### DATA FOR PROCESSING

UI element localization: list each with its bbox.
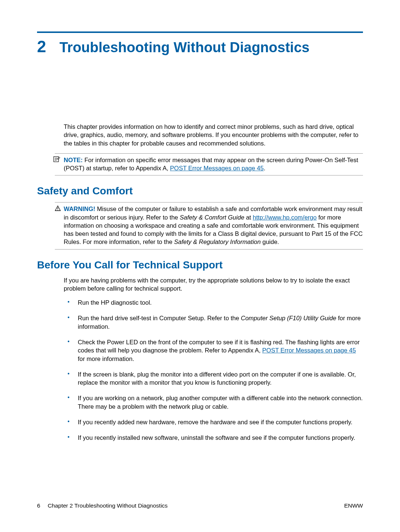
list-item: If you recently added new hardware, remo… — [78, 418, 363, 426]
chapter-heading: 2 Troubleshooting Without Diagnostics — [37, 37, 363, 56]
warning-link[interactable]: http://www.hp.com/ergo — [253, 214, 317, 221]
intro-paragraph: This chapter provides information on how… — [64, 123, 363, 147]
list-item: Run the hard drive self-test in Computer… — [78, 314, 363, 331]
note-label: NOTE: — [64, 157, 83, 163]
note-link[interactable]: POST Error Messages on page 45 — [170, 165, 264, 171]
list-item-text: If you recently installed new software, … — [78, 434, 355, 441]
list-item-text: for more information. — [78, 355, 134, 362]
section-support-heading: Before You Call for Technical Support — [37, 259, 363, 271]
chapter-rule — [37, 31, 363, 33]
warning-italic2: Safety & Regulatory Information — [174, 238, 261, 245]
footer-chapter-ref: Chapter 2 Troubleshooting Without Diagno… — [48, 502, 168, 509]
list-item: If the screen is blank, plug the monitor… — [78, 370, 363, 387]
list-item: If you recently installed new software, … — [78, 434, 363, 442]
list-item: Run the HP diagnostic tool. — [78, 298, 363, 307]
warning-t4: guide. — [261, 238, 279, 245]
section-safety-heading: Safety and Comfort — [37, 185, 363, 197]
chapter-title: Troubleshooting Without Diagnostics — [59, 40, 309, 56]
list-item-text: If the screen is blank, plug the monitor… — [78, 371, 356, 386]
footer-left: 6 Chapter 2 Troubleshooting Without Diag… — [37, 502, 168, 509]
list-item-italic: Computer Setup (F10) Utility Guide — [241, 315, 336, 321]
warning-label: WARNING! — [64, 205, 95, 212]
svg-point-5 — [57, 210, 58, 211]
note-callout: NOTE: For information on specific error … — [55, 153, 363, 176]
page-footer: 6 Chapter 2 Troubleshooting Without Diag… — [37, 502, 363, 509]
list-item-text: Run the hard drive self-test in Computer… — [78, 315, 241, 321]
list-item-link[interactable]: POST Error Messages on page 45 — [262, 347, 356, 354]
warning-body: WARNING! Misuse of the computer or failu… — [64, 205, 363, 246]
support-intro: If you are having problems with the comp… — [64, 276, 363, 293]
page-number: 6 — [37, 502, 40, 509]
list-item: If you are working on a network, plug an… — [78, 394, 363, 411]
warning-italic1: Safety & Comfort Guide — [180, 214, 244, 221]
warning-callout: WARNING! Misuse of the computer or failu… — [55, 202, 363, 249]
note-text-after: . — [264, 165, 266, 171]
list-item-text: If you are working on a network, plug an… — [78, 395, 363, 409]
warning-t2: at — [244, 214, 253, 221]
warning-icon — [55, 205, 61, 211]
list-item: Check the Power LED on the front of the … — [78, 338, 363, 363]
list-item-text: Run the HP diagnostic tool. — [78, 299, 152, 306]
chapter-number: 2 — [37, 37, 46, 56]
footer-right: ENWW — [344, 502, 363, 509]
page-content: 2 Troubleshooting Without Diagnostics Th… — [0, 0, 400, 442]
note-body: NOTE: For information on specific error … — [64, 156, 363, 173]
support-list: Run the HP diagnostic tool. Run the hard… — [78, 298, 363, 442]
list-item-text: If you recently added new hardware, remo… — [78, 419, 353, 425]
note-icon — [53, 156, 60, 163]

---

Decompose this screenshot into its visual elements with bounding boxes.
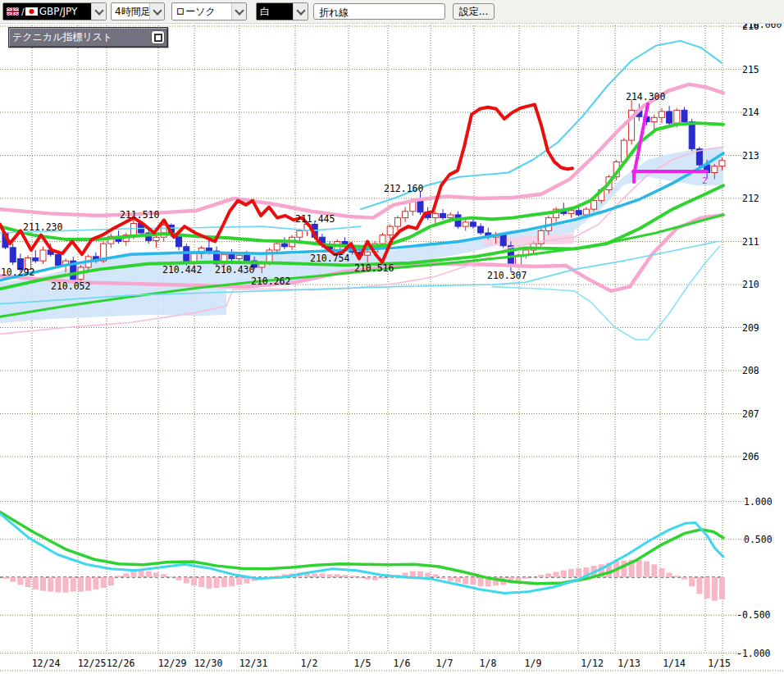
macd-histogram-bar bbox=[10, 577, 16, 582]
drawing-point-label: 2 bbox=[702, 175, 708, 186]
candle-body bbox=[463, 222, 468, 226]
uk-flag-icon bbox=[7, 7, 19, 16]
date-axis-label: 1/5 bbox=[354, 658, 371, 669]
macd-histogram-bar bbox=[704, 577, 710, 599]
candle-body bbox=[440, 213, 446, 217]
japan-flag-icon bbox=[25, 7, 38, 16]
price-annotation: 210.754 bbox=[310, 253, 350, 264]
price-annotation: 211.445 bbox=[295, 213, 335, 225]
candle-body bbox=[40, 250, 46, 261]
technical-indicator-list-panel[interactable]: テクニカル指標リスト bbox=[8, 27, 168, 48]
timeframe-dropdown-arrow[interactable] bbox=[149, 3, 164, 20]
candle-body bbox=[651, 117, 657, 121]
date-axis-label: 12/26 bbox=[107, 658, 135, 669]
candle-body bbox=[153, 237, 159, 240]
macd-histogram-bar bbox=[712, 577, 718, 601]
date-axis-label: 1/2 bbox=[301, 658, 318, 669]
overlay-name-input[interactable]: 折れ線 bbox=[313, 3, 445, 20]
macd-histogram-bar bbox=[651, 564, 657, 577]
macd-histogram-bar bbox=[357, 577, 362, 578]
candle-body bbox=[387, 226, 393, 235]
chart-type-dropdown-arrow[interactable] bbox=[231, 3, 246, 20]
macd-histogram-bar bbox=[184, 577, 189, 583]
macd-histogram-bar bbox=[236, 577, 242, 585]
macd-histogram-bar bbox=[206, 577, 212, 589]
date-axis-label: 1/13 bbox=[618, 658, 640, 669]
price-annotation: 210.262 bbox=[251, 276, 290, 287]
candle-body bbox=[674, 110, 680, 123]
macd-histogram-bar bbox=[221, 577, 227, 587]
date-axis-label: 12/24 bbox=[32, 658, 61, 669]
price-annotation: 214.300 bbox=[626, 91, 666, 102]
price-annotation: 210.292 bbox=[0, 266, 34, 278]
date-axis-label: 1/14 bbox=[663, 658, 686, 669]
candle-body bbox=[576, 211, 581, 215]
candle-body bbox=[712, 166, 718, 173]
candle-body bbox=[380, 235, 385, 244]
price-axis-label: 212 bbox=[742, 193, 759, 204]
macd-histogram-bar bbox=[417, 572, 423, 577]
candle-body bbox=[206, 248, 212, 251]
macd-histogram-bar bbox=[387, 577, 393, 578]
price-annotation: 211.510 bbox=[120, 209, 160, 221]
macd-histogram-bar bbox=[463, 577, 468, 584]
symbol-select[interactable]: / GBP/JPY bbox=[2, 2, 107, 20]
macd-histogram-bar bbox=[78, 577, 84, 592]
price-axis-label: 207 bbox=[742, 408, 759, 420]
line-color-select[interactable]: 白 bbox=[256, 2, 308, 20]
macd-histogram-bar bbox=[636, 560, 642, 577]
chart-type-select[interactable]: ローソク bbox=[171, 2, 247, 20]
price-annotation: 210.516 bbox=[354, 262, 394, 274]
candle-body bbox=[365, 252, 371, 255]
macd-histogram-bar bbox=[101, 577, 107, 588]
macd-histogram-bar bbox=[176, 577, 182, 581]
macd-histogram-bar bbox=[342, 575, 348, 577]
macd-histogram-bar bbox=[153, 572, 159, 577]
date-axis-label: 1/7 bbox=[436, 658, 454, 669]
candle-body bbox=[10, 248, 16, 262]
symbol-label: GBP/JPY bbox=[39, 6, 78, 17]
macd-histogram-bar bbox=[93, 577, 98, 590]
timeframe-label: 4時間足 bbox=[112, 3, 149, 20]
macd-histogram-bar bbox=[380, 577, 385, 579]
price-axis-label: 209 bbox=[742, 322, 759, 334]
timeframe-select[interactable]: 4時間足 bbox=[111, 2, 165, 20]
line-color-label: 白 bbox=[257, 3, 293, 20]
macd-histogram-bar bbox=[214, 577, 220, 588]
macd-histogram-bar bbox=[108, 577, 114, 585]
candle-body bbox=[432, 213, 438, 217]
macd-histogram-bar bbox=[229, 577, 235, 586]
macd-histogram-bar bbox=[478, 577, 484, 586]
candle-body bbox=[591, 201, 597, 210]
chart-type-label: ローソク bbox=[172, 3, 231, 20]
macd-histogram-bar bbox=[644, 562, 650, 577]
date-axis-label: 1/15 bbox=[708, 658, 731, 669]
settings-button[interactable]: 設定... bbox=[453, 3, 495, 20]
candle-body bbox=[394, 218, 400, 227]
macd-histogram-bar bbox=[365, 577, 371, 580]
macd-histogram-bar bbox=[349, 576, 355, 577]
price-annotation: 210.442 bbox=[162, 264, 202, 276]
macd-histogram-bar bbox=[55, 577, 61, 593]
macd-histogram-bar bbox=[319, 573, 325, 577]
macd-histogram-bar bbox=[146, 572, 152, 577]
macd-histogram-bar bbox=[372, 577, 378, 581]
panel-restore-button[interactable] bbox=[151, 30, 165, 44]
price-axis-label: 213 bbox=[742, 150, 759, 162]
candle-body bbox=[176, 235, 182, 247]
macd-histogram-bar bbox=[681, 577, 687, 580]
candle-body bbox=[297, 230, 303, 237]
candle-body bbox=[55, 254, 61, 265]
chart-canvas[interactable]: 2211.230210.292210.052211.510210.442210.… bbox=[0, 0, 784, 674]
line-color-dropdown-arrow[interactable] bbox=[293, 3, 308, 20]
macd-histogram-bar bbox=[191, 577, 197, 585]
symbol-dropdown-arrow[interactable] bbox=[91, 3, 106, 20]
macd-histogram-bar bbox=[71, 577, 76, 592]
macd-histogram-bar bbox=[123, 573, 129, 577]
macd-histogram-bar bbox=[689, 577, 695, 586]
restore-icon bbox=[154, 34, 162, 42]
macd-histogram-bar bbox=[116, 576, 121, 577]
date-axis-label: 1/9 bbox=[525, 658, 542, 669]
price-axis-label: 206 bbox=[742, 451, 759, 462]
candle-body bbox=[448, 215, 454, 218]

### WORK TO BE COMPLETED
Give only a number: how many lines of the data hold the string "heading"?

### RESPONSE TO THIS TASK
3